= Task to carry out =
Show all lines from the records below in which the string "sozialen" is present.
======== Provided material
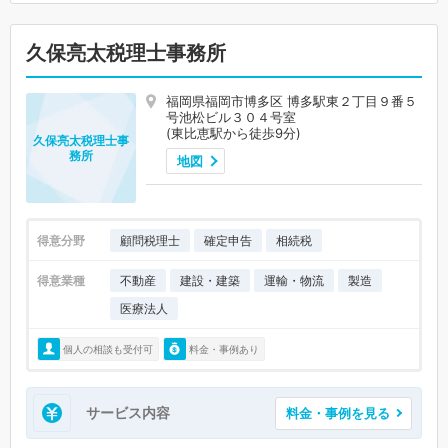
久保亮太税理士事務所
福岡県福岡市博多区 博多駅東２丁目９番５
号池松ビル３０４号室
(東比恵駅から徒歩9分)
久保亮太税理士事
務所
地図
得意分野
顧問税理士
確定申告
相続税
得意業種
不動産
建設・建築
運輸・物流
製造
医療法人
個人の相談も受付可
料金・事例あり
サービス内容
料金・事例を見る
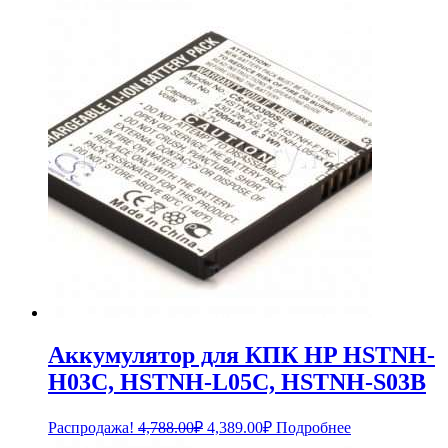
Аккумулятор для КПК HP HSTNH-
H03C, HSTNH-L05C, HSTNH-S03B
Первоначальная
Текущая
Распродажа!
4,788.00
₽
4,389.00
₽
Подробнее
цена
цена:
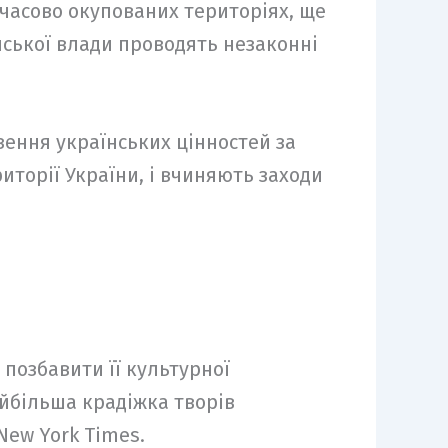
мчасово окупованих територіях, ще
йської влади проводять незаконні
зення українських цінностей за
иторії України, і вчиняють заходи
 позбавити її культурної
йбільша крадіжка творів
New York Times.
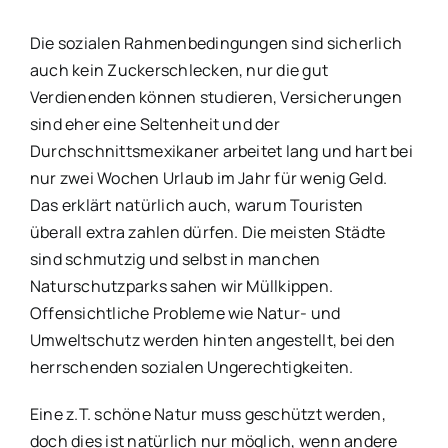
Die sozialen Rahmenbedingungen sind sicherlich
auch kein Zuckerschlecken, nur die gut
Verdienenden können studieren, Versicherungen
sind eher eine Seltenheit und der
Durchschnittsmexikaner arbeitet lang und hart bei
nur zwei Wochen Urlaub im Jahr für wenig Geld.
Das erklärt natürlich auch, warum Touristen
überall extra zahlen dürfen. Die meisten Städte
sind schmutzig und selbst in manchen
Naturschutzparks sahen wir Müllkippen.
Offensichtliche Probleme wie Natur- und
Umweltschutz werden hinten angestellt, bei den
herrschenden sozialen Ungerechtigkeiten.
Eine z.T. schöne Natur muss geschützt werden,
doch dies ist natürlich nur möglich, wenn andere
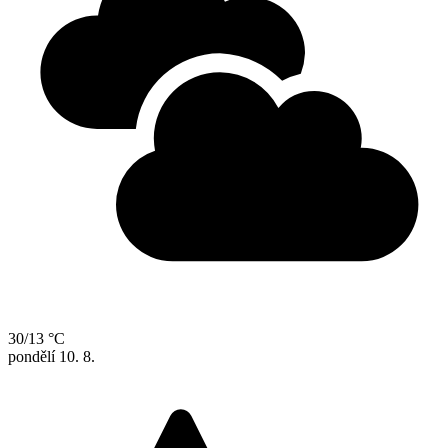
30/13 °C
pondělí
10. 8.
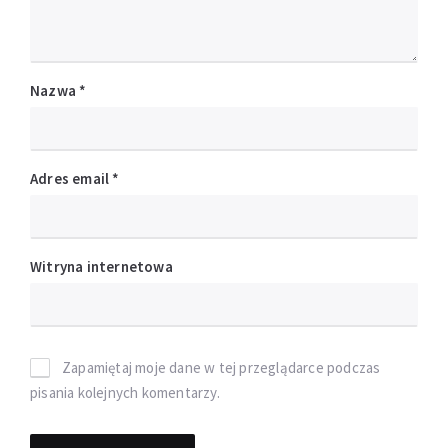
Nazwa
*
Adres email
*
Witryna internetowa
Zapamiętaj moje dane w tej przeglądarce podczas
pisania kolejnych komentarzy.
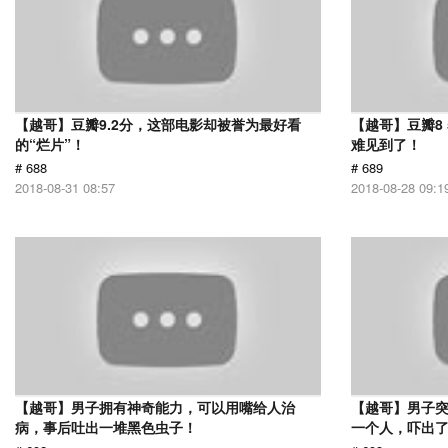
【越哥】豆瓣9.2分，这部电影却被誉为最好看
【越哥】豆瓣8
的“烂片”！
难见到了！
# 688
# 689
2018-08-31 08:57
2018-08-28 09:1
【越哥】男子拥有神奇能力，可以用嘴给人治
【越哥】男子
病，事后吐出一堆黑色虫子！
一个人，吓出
================
======== Provided material
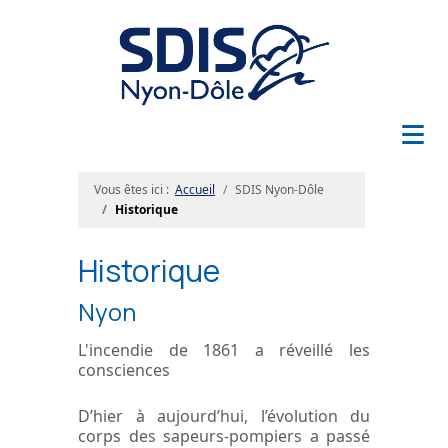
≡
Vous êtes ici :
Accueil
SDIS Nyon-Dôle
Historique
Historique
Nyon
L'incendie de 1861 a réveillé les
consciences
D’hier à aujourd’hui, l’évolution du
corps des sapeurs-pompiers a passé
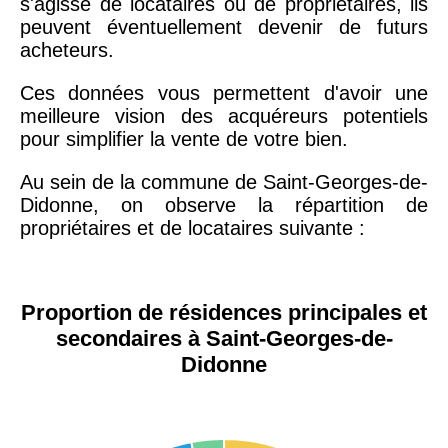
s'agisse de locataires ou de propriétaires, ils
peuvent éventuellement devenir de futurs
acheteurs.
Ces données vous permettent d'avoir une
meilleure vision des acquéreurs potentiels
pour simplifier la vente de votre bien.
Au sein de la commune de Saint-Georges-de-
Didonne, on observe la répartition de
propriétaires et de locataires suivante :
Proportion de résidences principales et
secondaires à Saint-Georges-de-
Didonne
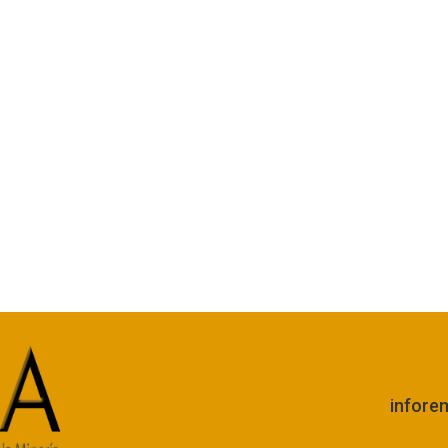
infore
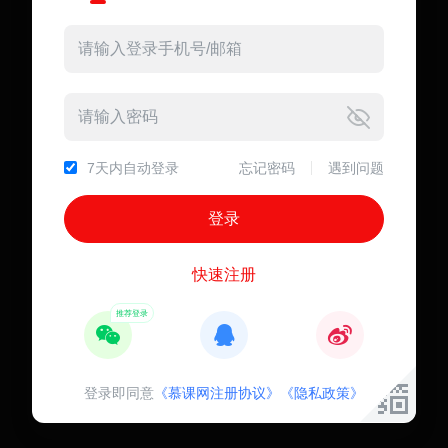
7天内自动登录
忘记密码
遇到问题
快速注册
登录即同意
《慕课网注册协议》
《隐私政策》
================
======== Provided material
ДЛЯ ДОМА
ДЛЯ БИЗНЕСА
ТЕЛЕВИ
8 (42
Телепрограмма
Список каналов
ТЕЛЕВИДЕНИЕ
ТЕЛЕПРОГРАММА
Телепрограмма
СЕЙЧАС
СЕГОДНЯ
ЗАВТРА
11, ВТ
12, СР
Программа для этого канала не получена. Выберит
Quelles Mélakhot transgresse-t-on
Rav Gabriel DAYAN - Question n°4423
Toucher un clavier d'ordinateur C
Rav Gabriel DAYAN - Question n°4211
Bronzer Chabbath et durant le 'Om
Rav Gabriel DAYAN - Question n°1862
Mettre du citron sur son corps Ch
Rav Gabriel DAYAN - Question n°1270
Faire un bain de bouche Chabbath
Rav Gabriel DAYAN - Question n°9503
================
= Result for this task =
Die sozialen Rahmenbedingungen sind sicherlich
herrschenden sozialen Ungerechtigkeiten.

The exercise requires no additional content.